Nous nous sommes adaptés et nous avons toléré le caractère formel des relations apparues entre les partis communistes, l’adoption sans critique des thèses du PCUS en matière de théorie ou d’idéologie. À partir de notre expérience, la conclusion qui se dégage est que le respect de l’expérience des autres partis doit être associée à la critique objective de leur politique et de leur pratique, avec un esprit critique de camarades concernant les erreurs et l’opposition aux déviations.
La conférence de 1995 critiquait le fait que notre parti avait accepté sans critique la politique de la perestroïka, estimant qu’il s’agissait d’une réforme politique au bénéfice du socialisme. Ce fait reflétait également le renforcement de l’opportunisme dans les rangs du parti à cette époque.
La confrontation critique de la position du KKE face à la construction socialiste n’enlève rien au fait que notre parti, avec une conscience internationaliste, a défendu à travers son histoire le processus de construction du socialisme-communisme au 20e siècle, même au prix de la vie de milliers de ses membres et de ses cadres. Il a propagé de façon militante l’idée du socialisme. La défense de la contribution du socialisme au 20e siècle était et reste le choix conscient de notre parti hier et aujourd’hui après les développements négatifs.

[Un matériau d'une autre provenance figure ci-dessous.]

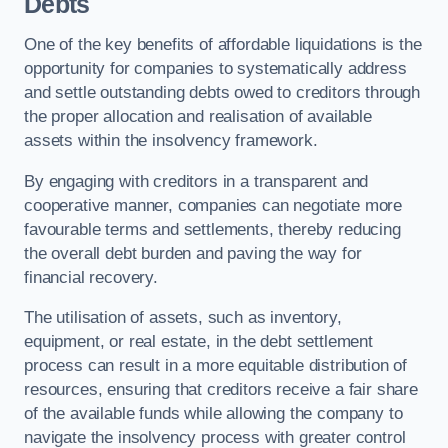
Debts
One of the key benefits of affordable liquidations is the
opportunity for companies to systematically address
and settle outstanding debts owed to creditors through
the proper allocation and realisation of available
assets within the insolvency framework.
By engaging with creditors in a transparent and
cooperative manner, companies can negotiate more
favourable terms and settlements, thereby reducing
the overall debt burden and paving the way for
financial recovery.
The utilisation of assets, such as inventory,
equipment, or real estate, in the debt settlement
process can result in a more equitable distribution of
resources, ensuring that creditors receive a fair share
of the available funds while allowing the company to
navigate the insolvency process with greater control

Le KKE n’est pas passé du côté de ces forces qui, issues du mouvement communiste, au nom de la critique de l’URSS et d’autres pays, sont allées jusqu’à la négation, au refus de leur caractère socialiste, à l’adoption de la propagande de l’impérialisme ; il n’a pas non plus révisé sa position de défense de ces pays, en dépit de leurs faiblesses.